阿尔基诺厄满意点头道:“嗯,还算你有眼色。”
她只是想着这一幕,就情不自禁地咯咯笑了起来:
“就按你说的去办,让所有的侍女都去驱赶她、羞辱她,我倒要看看她还有什么脸面,能继续待在科利亚!”
立时便有年纪最小的侍女实在忍不住了,险些叫嚷起来,却被更年长的女官狠狠掐了一把手臂,压低声音提醒道:
“孩子,她这是在帮我们呢。”
这年长的女官,已经头发花白,老眼昏花,可她的心却并不昏昧,盖因在长久与并不明智的国王和公主相处的过程中,她已经习得无数保命之法,从中凝练出小人物的、底层的智慧。
于是她把声音压得更低,与气音无异,飞速道:
“只要我们能名正言顺离开皇宫,谁知道我们是两手空空去驱赶尼坎德拉,还是带着她急需的食物、药膏和布料,去帮助她离开?”

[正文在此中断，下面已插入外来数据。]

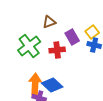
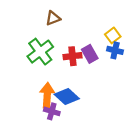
brown triangle: (49, 22) -> (53, 18), moved
purple rectangle: (72, 37) -> (90, 54), moved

“只要她离开科利亚,随便在哪里,都能找到善良慷慨的雇主。无论如何,总比留在这里,和公主犟到死,还一个铜币都拿不到好吧?”
小侍女被这么一提醒,这才反应过来,感激地点点头,随即匆匆跟在老妪的身后离开了皇宫,想要赶紧回到自己的居所,拿一些蜂蜜和羊奶和成的饼子给尼坎德拉。
临走时,小女孩回头又看了那侍女一眼,只觉有什么地方不对劲,却又说不上来,只喃喃道:
“……她真好。”
“她甚至愿意为了一个纺织女工,冒着触怒公主、死无全尸的风险留下来,要是尼坎德拉知道了,一定会感谢她的。”
“可为什么我之前,好像从未见过她呢?”
众侍女鱼贯而出,立时便显得室内空旷了,连带着原本情绪激动的阿尔基诺厄,也渐渐平静了下来。
人一旦平静下来,就会看很多东西都觉得顺眼。
就好比阿尔基诺厄虽然此前,从未在近身侍奉的侍女队伍里见过此人,但这不妨碍她觉得浑身舒畅,自然愿意慷慨地给她一些赏赐……当然,如果这个侍女太贪心,就把她扔去喂狮子,毕竟能给公主养的小宠物填饱肚子,还算她的荣幸呢。
于是阿尔基诺厄便问:“你给我出了这么好的点子,我应该给你一些奖励。你想要什么呢?”
这侍女微笑道:“我想要一架青铜的路灯。”
阿尔基诺厄怔了一下,只觉古怪,下意识追问道:
“什么是路灯?”
侍女持续和善微笑:“这是等下要用到的米奇妙妙工具。”
阿尔基诺厄:???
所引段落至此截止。